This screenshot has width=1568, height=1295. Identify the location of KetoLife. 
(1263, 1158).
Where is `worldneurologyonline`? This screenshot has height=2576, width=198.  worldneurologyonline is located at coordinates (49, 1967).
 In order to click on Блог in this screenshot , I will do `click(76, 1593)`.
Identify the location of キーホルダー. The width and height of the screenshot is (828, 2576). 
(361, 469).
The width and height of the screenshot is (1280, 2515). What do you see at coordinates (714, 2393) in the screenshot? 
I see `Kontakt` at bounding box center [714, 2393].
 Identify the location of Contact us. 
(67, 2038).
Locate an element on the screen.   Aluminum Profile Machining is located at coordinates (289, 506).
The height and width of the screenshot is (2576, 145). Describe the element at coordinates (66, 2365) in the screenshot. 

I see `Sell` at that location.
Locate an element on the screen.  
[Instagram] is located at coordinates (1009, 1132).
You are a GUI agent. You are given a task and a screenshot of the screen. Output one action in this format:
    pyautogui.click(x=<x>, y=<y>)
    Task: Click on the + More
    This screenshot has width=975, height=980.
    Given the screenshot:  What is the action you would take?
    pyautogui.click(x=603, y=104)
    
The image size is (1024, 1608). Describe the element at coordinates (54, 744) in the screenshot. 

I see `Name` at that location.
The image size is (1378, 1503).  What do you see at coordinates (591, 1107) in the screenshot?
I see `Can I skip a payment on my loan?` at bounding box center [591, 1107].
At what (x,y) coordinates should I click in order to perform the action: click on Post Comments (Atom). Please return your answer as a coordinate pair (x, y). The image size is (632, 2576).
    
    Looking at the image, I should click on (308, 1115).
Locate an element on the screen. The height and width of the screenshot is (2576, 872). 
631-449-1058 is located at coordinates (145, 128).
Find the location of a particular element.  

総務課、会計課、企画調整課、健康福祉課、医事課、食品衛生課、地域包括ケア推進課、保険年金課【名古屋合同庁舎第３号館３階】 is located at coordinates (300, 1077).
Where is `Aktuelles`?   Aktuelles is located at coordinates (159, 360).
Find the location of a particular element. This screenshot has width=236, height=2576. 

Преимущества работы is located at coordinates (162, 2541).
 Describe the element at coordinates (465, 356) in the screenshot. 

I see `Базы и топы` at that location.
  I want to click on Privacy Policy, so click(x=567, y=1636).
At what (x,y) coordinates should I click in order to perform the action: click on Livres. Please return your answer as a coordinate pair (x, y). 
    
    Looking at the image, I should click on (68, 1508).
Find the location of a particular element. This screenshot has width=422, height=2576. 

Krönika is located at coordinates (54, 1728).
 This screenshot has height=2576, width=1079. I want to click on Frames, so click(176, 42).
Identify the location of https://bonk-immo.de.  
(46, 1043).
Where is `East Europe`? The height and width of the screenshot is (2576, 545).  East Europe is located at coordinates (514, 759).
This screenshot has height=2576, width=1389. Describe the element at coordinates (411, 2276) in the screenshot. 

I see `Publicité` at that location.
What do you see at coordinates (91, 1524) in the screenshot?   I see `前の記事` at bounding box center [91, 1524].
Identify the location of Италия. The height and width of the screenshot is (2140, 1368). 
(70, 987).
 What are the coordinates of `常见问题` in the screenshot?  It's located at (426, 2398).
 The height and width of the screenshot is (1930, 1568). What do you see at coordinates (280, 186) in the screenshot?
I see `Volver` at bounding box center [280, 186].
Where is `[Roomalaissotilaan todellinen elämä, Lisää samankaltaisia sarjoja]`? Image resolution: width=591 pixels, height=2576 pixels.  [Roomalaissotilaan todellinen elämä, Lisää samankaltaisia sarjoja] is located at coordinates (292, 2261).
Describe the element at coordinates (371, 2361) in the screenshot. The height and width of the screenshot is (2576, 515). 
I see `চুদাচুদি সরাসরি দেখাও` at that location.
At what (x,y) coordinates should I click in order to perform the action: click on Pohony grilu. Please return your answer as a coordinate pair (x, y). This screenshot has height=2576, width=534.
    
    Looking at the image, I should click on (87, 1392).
__________________________________________________
| About this exercise |
The records above must be retyped in full. Keep each one exactly as it is.

| Exercise response |
This screenshot has width=1568, height=1295. Identify the location of KetoLife. 
(1263, 1158).
Where is `worldneurologyonline`? This screenshot has height=2576, width=198.  worldneurologyonline is located at coordinates (49, 1967).
 In order to click on Блог in this screenshot , I will do `click(76, 1593)`.
Identify the location of キーホルダー. The width and height of the screenshot is (828, 2576). 
(361, 469).
The width and height of the screenshot is (1280, 2515). What do you see at coordinates (714, 2393) in the screenshot? 
I see `Kontakt` at bounding box center [714, 2393].
 Identify the location of Contact us. 
(67, 2038).
Locate an element on the screen.   Aluminum Profile Machining is located at coordinates (289, 506).
The height and width of the screenshot is (2576, 145). Describe the element at coordinates (66, 2365) in the screenshot. 

I see `Sell` at that location.
Locate an element on the screen.  
[Instagram] is located at coordinates (1009, 1132).
You are a GUI agent. You are given a task and a screenshot of the screen. Output one action in this format:
    pyautogui.click(x=<x>, y=<y>)
    Task: Click on the + More
    This screenshot has width=975, height=980.
    Given the screenshot:  What is the action you would take?
    pyautogui.click(x=603, y=104)
    
The image size is (1024, 1608). Describe the element at coordinates (54, 744) in the screenshot. 

I see `Name` at that location.
The image size is (1378, 1503).  What do you see at coordinates (591, 1107) in the screenshot?
I see `Can I skip a payment on my loan?` at bounding box center [591, 1107].
At what (x,y) coordinates should I click in order to perform the action: click on Post Comments (Atom). Please return your answer as a coordinate pair (x, y). The image size is (632, 2576).
    
    Looking at the image, I should click on (308, 1115).
Locate an element on the screen. The height and width of the screenshot is (2576, 872). 
631-449-1058 is located at coordinates (145, 128).
Find the location of a particular element.  

総務課、会計課、企画調整課、健康福祉課、医事課、食品衛生課、地域包括ケア推進課、保険年金課【名古屋合同庁舎第３号館３階】 is located at coordinates (300, 1077).
Where is `Aktuelles`?   Aktuelles is located at coordinates (159, 360).
Find the location of a particular element. This screenshot has width=236, height=2576. 

Преимущества работы is located at coordinates (162, 2541).
 Describe the element at coordinates (465, 356) in the screenshot. 

I see `Базы и топы` at that location.
  I want to click on Privacy Policy, so click(x=567, y=1636).
At what (x,y) coordinates should I click in order to perform the action: click on Livres. Please return your answer as a coordinate pair (x, y). 
    
    Looking at the image, I should click on (68, 1508).
Find the location of a particular element. This screenshot has width=422, height=2576. 

Krönika is located at coordinates (54, 1728).
 This screenshot has height=2576, width=1079. I want to click on Frames, so click(176, 42).
Identify the location of https://bonk-immo.de.  
(46, 1043).
Where is `East Europe`? The height and width of the screenshot is (2576, 545).  East Europe is located at coordinates (514, 759).
This screenshot has height=2576, width=1389. Describe the element at coordinates (411, 2276) in the screenshot. 

I see `Publicité` at that location.
What do you see at coordinates (91, 1524) in the screenshot?   I see `前の記事` at bounding box center [91, 1524].
Identify the location of Италия. The height and width of the screenshot is (2140, 1368). 
(70, 987).
 What are the coordinates of `常见问题` in the screenshot?  It's located at (426, 2398).
 The height and width of the screenshot is (1930, 1568). What do you see at coordinates (280, 186) in the screenshot?
I see `Volver` at bounding box center [280, 186].
Where is `[Roomalaissotilaan todellinen elämä, Lisää samankaltaisia sarjoja]`? Image resolution: width=591 pixels, height=2576 pixels.  [Roomalaissotilaan todellinen elämä, Lisää samankaltaisia sarjoja] is located at coordinates (292, 2261).
Describe the element at coordinates (371, 2361) in the screenshot. The height and width of the screenshot is (2576, 515). 
I see `চুদাচুদি সরাসরি দেখাও` at that location.
At what (x,y) coordinates should I click in order to perform the action: click on Pohony grilu. Please return your answer as a coordinate pair (x, y). This screenshot has height=2576, width=534.
    
    Looking at the image, I should click on (87, 1392).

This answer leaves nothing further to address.